When they set out they expected to find mostly micro-beads, tiny brightly-colored plastic balls found in body washes, face scrubs and other bath products, until the U.S. Government banned them in 2015, because they were harming fish and other sea life.

Instead, they found the majority of the pollution, 82%, is originating from our closets — stretchy yoga clothes, sweat-wicking athletic wear and synthetic jackets.

Now this is bad. It’s awful. We’re killing the planet. I teach a course on Fashion so the clothes link is no big surprise. Fashion is pretty high on the list on polluting industries, equal to livestock. We watch the movie True Cost in my class and it shocks my students.

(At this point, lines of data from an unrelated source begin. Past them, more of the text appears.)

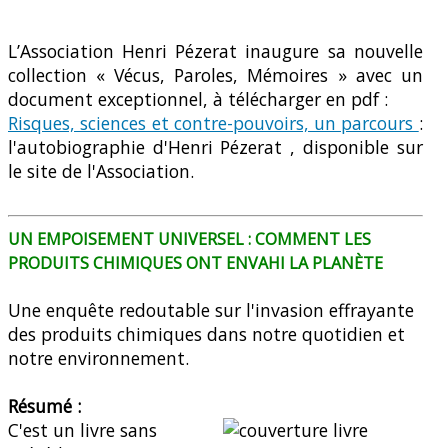
L’Association Henri Pézerat inaugure sa nouvelle
collection « Vécus, Paroles, Mémoires » avec un
document exceptionnel, à télécharger en pdf :
Risques, sciences et contre-pouvoirs, un parcours
:
l'autobiographie d'Henri Pézerat , disponible sur
le site de l'Association.
UN EMPOISEMENT UNIVERSEL : COMMENT LES
PRODUITS CHIMIQUES ONT ENVAHI LA PLANÈTE
Une enquête redoutable sur l'invasion effrayante
des produits chimiques dans notre quotidien et
notre environnement.
Résumé :
C'est un livre sans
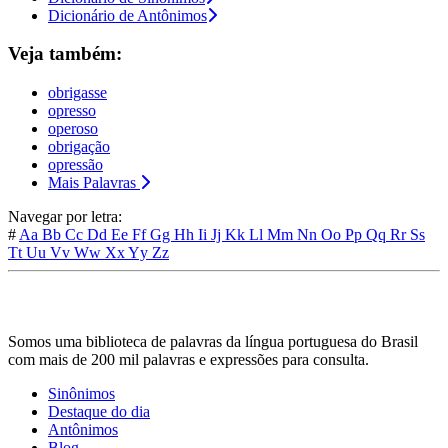
Dicionário de Antônimos
Veja também:
obrigasse
opresso
operoso
obrigação
opressão
Mais Palavras
Navegar por letra:
#
Aa
Bb
Cc
Dd
Ee
Ff
Gg
Hh
Ii
Jj
Kk
Ll
Mm
Nn
Oo
Pp
Qq
Rr
Ss
Tt
Uu
Vv
Ww
Xx
Yy
Zz
Somos uma biblioteca de palavras da língua portuguesa do Brasil
com mais de 200 mil palavras e expressões para consulta.
Sinônimos
Destaque do dia
Antônimos
Blog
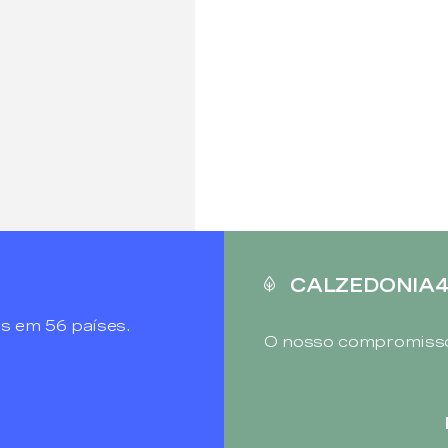
CALZEDONIA
s em 56 países.
O nosso compromisso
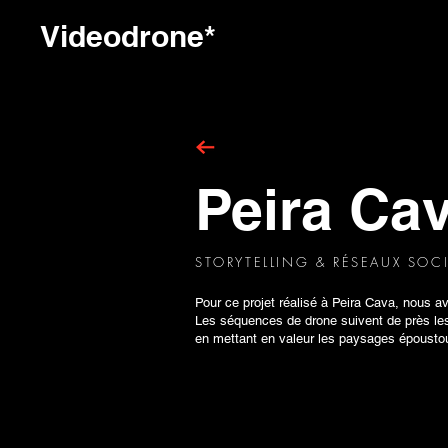
Videodrone*
Peira Ca
STORYTELLING & RÉSEAUX SOC
Pour ce projet réalisé à Peira Cava, nous a
Les séquences de drone suivent de près les 
en mettant en valeur les paysages époustou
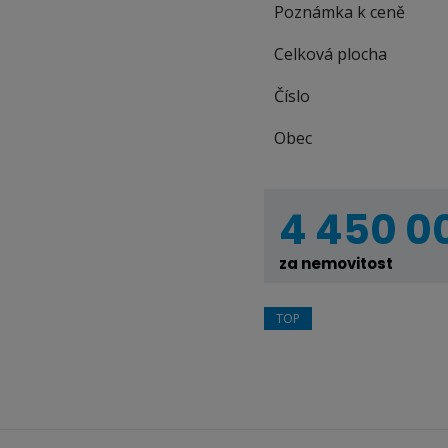
Poznámka k ceně
Celková plocha
Číslo
Obec
4 450 0
za nemovitost
TOP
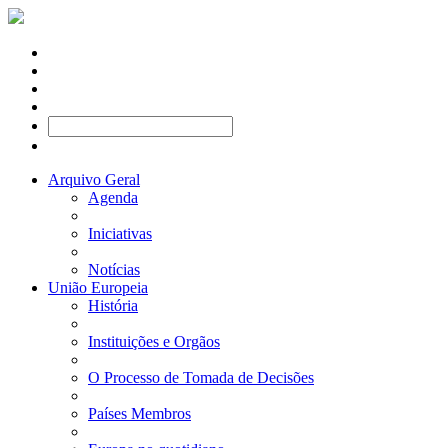
Arquivo Geral
Agenda
Iniciativas
Notícias
União Europeia
História
Instituições e Orgãos
O Processo de Tomada de Decisões
Países Membros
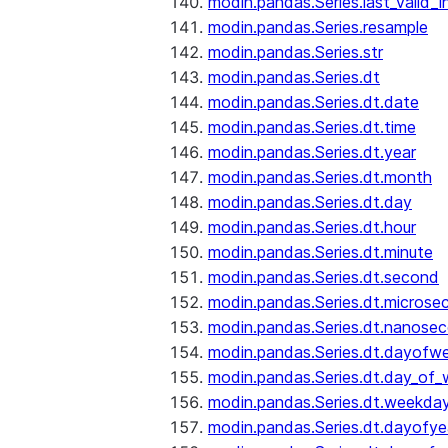
modin.pandas.Series.last_valid_
modin.pandas.Series.resample
modin.pandas.Series.str
modin.pandas.Series.dt
modin.pandas.Series.dt.date
modin.pandas.Series.dt.time
modin.pandas.Series.dt.year
modin.pandas.Series.dt.month
modin.pandas.Series.dt.day
modin.pandas.Series.dt.hour
modin.pandas.Series.dt.minute
modin.pandas.Series.dt.second
modin.pandas.Series.dt.microse
modin.pandas.Series.dt.nanose
modin.pandas.Series.dt.dayofw
modin.pandas.Series.dt.day_of
modin.pandas.Series.dt.weekda
modin.pandas.Series.dt.dayofye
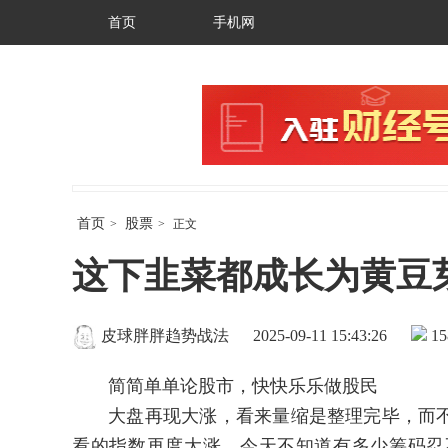
首页
手机网
首页
股票
>
>
正文
这下韭菜都成长为黄豆
皮球胖胖趋势战法
2025-09-11 15:43:26
15
简简单单论股市，快快乐乐做股民
大盘再现大涨，看来量缩是整理完毕，而不
看的指数再度大涨，今天不知道有多少筹码忍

Still, there was something about the yoga pants story that was bugging me. I couldn’t put my finger on it until a friend on the internet shared it with this comment: “Wow, that’s horrifying. It’s also depressing, though, that the headline and the article repeatedly go on about yoga pants in particular when, as it also says, the problem is simply “anything that’s nylon or polyester.” It has literally nothing specifically to do with yoga pants. Someone would have to own an impossibly massive yoga pant collection to be a bigger problem than me, with my hockey stuff, cycling clothes, gym clothes, thermal fleeces, etc. It’s kinda gross how concerns about plastic pollution still have to be wrapped up in a handy single reason to both use a hottie pic as the cover shot and have a central theme that shames women for their pretensions to fitness and activity.”

Right? Right! Why pick on yoga pants? The story combines environmental concern with mocking women for fitness pursuits and uses a photo of a conventionally attractive woman doing yoga on the beach.

Also, how shocking is this?

Another friend chimed in: “Yes, and you’d also think they wouldn’t write in such a “plastic turns out to be plastic!” tone. No, I would NOT think that spandex and lycra clothing would be made of recycled organic etc. The credulity makes my eyeballs itch.”

I’m no great fan of yoga pants. See Just walk slowly away from that rack of $100 yoga pants. 

But picking on yoga pants and leaving out all the other sports gear strikes me as picking on women in particular when the point is a general one about synthetic fibers.

Silhouette of a person doing yoga at the end of a pier
Photo by Marion Michele on Unsplash

 

3 thoughts on “Yes, your yoga pants are destroying the planet but so too are hockey clothes, cycling kit, and climbing gear

  1. Wow– yes, this is another case of singling out one group, women especially, to take responsibility for ALL the environmental damage. What about sports teams? What about all the other sports? What about the outdoorsy folks who embrace a better-living-through-polartec lifestyle? I’m a member of multiple groups here, so am willing to take a hit, but not in the name of women only. Argh.

  2. Similar to how disposable diapers are the demonic face of landfill issues. Because blaming women and women’s choices is always the fun way to approach these problems.

  3. I saw it as simply focused splashy news writing to blame yoga pants.

    Maybe at least this micro-plastic fibre pollution in water, is signal to be remind self to buy clothing only if we’re going to wear it often. So many of us are guilty having closets with multiple garments, hardly worn at all.

    For certain cycling jerseys are incredibly durable. I’m still wearing 15+ year old jerseys. I haven’t yet thrown out any jerseys. I haven’t bought a new jersey in the past 7 years. Not sure if jersey pills as much as ie. fleecies.

    It also appears a lot the synthetic fibres have degraded for certain clothing. Super thin t-shirts and other crap. I’m sorry…throwaway garments after 1 year because the fibre is not tightly woven, etc. I used to sew a lot of my wardrobe, so I may be more critical than some.